The fear of missing out (FOMO) typically refers to the uneasiness that one is not “in-the-know” or is “out of touch” with some social events, experiences, and interactions. Recently, FOMO appears increasingly prevalent in the financial industry too, particularly in markets in Asia that are actively considering allowing companies with dual-class shares (DCS), or differentiated voting rights, to list. Proponents of such structures crow about the benefits these IPOs would bring: attracting listings of high-growth technology companies, allowing investors to participate in such growth, and bringing businesses to intermediaries and stock exchanges¾what is not to like about DCS? No one wants to miss out on the next Alibaba, Google or Facebook, right?

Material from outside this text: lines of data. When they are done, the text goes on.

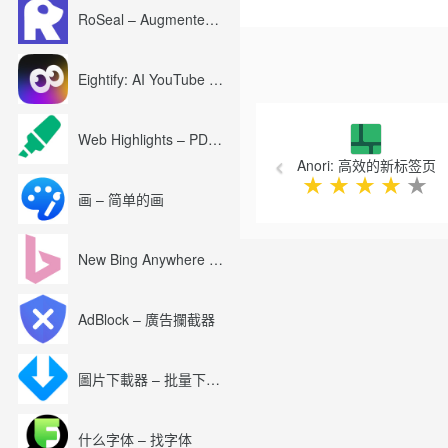
请享用！
RoSeal – Augmented Roblox Experience
Eightify: AI YouTube Summary with ChatGPT
Previous
Web Highlights – PDF & Web Highlighter
Anori: 高效的新标签页
★
★
★
★
★
画 – 简单的画
New Bing Anywhere (Bing Chat GPT-4)
AdBlock – 廣告攔截器
圖片下載器 – 批量下載圖片
什么字体 – 找字体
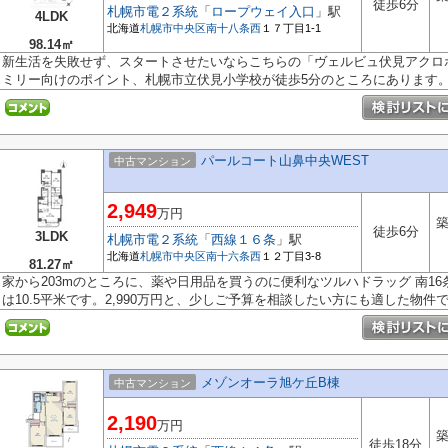
徒歩6分
札幌市電２系統
「
ロープウェイ入口
」駅
4LDK
北海道
札幌市中央区
南十八条西
１７丁目1-1
98.14㎡
新生活を失敗せず、スタートさせたいならこちらの「ヴェルビュ伏見アクロ
ミリー向けのポイント、札幌市立伏見小学校が徒歩5分のところにあります。札
パールコート山鼻中央WEST
中古マンション
2,949
万円
築
徒歩6分
3LDK
札幌市電２系統
「
西線１６条
」駅
北海道
札幌市中央区
南十六条西
１２丁目3-8
81.27㎡
家から203mのところに、薬や日用品を買うのに便利なツルハドラッグ 南1
は10.5平米です。2,990万円と、少しご予算を相談したい方にも適した物件です
メゾンオーラ旭ケ丘B棟
中古マンション
2,190
万円
築
徒歩18分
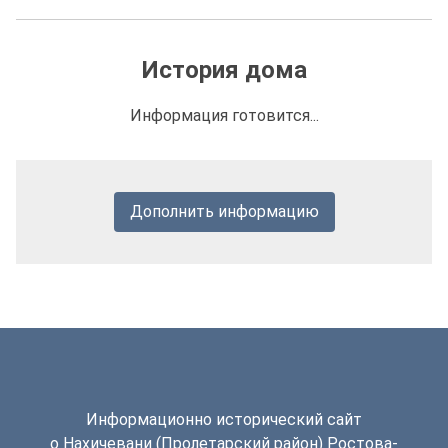
История дома
Информация готовится...
Дополнить информацию
Информационно исторический сайт
о Нахичевани (Пролетарский район) Ростова-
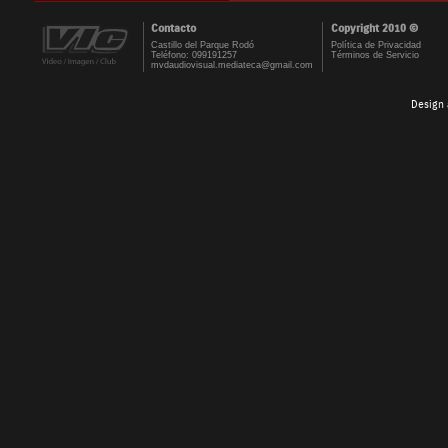
Contacto
Copyright 2010 ©
Castillo del Parque Rodó
Política de Privacidad
Teléfono: 099191257
Términos de Servicio
mvdaudiovisual.mediateca@gmail.com
Design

Through conferring super voting rights to certain share classes, DCS structures allow founders and insiders to retain control of their companies, despite successive rounds of dilutive equity fund raisings, thus creating a gap between equity ownership and control. This gap (often referred to as the wedge) can be problematic: controlling shareholders are protected from the disciplinary forces of the market, leading to reduced levels of accountability and entrenchment risks. Since their equity holding is low, even if they make bad decisions and mismanage the company, their “pain” is limited. Thus, DCS structures are typically associated with lower corporate governance standards and an erosion of shareholder rights.

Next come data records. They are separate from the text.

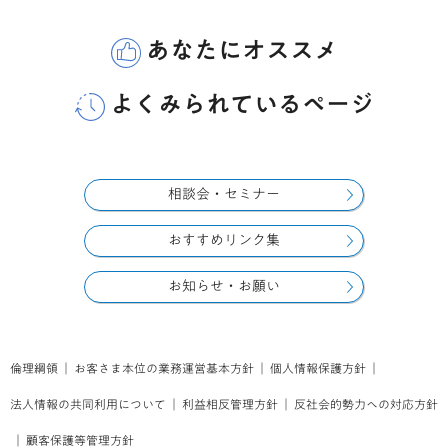
あなたにオススメ
よくみられているページ
相談会・セミナー
おすすめリンク集
お知らせ・お願い
倫理綱領
｜
お客さま本位の業務運営基本方針
｜
個人情報保護方針
｜
法人情報の共同利用について
｜
利益相反管理方針
｜
反社会的勢力への対応方針
｜
顧客保護等管理方針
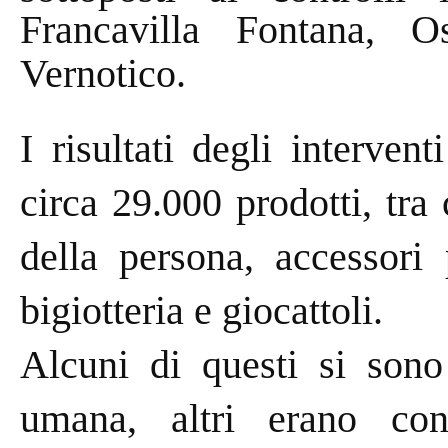
Francavilla Fontana, 
Vernotico.
I risultati degli interven
circa 29.000 prodotti, tra 
della persona, accessori 
bigiotteria e giocattoli.
Alcuni di questi si sono 
umana, altri erano cont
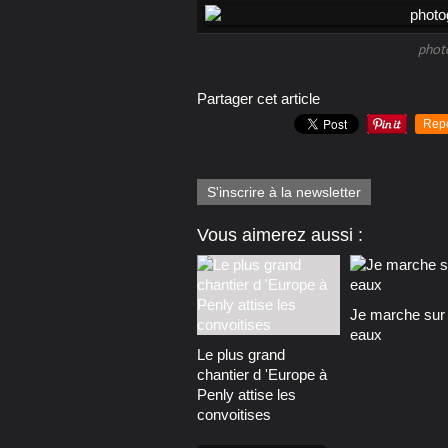
phot
Partager cet article
Rep
S'inscrire à la newsletter
Vous aimerez aussi :
Je marche sur 
eaux
Le plus grand
chantier d 'Europe à
Penly attise les
convoitises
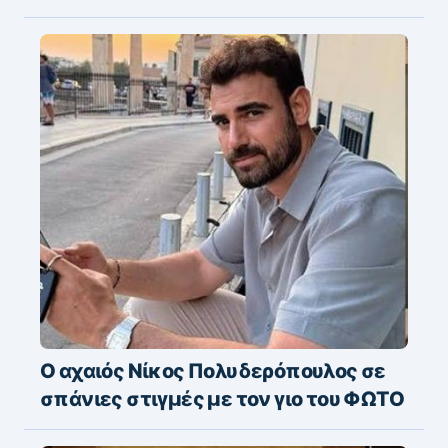
Ο αχαιός Νίκος Πολυδερόπουλος σε
σπάνιες στιγμές με τον γιο του ΦΩΤΟ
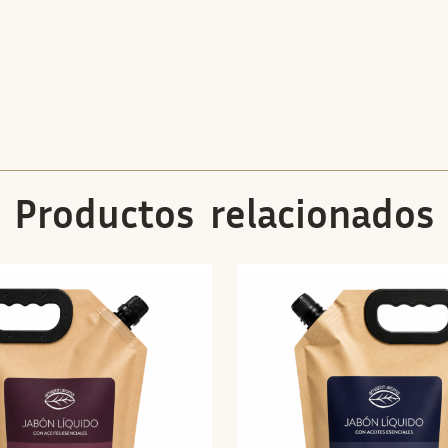
Productos relacionados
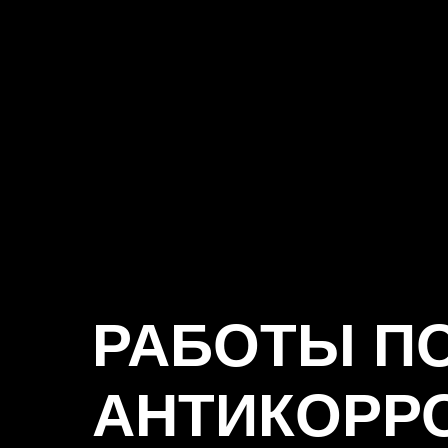
РАБОТЫ П
АНТИКОРР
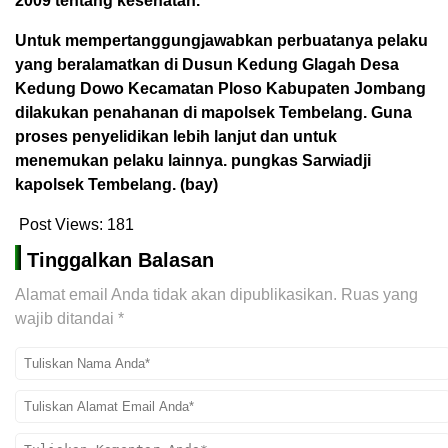
2009 tentang kesehatan.
Untuk mempertanggungjawabkan perbuatanya pelaku
yang beralamatkan di Dusun Kedung Glagah Desa
Kedung Dowo Kecamatan Ploso Kabupaten Jombang
dilakukan penahanan di mapolsek Tembelang. Guna
proses penyelidikan lebih lanjut dan untuk
menemukan pelaku lainnya. pungkas Sarwiadji
kapolsek Tembelang. (bay)
Post Views:
181
Tinggalkan Balasan
Alamat email Anda tidak akan dipublikasikan.
Ruas yang
wajib ditandai
*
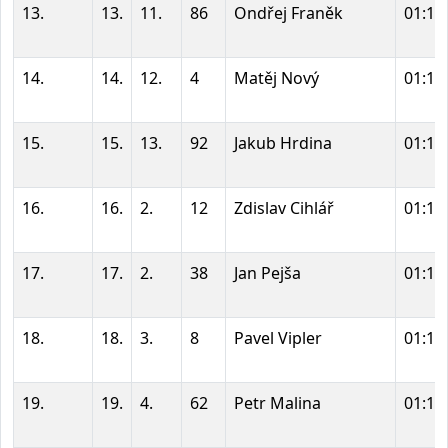
13.
13.
11.
86
Ondřej Franěk
01:11
14.
14.
12.
4
Matěj Nový
01:11
15.
15.
13.
92
Jakub Hrdina
01:11
16.
16.
2.
12
Zdislav Cihlář
01:12
17.
17.
2.
38
Jan Pejša
01:13
18.
18.
3.
8
Pavel Vipler
01:15
19.
19.
4.
62
Petr Malina
01:16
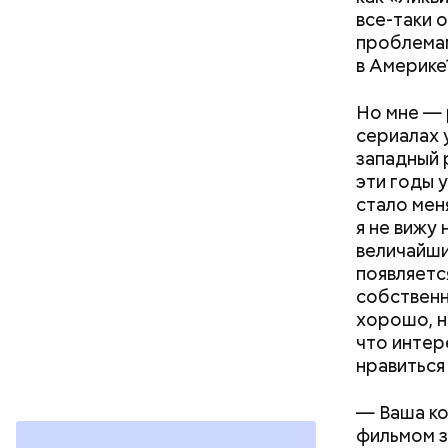
все-таки 
проблемам
в Америке
Но мне — 
сериалах у
западный 
эти годы 
стало мен
я не вижу
величайшим
появляетс
собственн
хорошо, н
что интер
нравиться
— Ваша ко
фильмом з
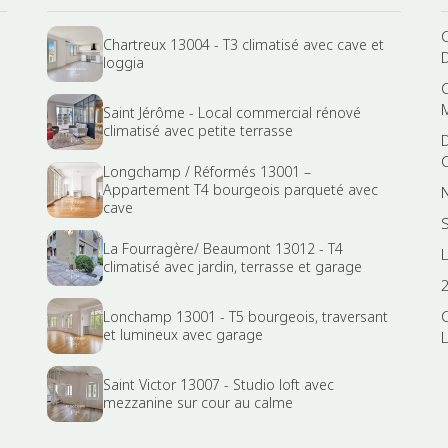
Chartreux 13004 - T3 climatisé avec cave et
loggia
Saint Jérôme - Local commercial rénové
climatisé avec petite terrasse
Longchamp / Réformés 13001 –
Appartement T4 bourgeois parqueté avec
cave
La Fourragère/ Beaumont 13012 - T4
climatisé avec jardin, terrasse et garage
Lonchamp 13001 - T5 bourgeois, traversant
et lumineux avec garage
L
Saint Victor 13007 - Studio loft avec
mezzanine sur cour au calme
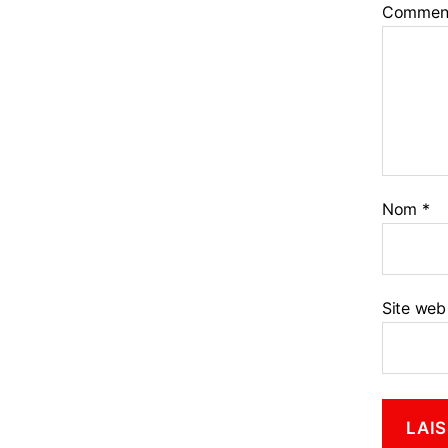
Commen
Nom
*
Site web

Authorities in India have spent a great deal of time and effort in improving corporate governance, and much progress has been made in the area. Further, Securities and Exchange Board of India (SEBI) is reportedly looking to publish a stewardship code for institutional investors, creating a framework for them to engage with investee companies, thereby raising corporate governance standards. Allowing DCS structures to proliferate may send the wrong signals to the market regarding India’s determination in sustaining this momentum, just as this work reaches a critical juncture with the implementation of the Kotak recommendations. Investors will justifiably question if their rights will be upheld and if India is indeed a desirable destination for deploying their long-term capital.
In the recently published 2018 OECD Equity Market Review for Asia, for the 10 years ending in 2017, the top five jurisdictions by number of nonfinancial company IPOs were China, the US, Australia, India, and Korea. Of this list, DCS structures are most common in the US, but neither China, Australia, nor Korea allows it, and yet that hasn’t stopped these markets from being large and significant IPO markets over the last decade. Granted, public capital formation is taking place at a much higher rate in developing markets, but even for a developed market such as Australia, their adherence to one-share, one-vote has not diminished its attractions as a listing venue. As a matter of fact, Australia has won a number of cross-border technology IPOs in the last few years (including ones from Singapore, New Zealand, the US and Israel)¾ issuers like it for its deep pensions pool and sophisticated investor and analyst community, as well as its clear, transparent regulatory framework. This highlights an argument we have been making all along: there are many factors contributing to the selection of a listing venue, and DCS is not the silver bullet that will provide a sustainable competitive advantage.
Against this backdrop, why are markets still actively considering DCS? Perhaps it is a reaction to FOMO. As the equity bull market draws to end and the liquidity cycle turns, it will be interesting to see if the FOMO fever abates.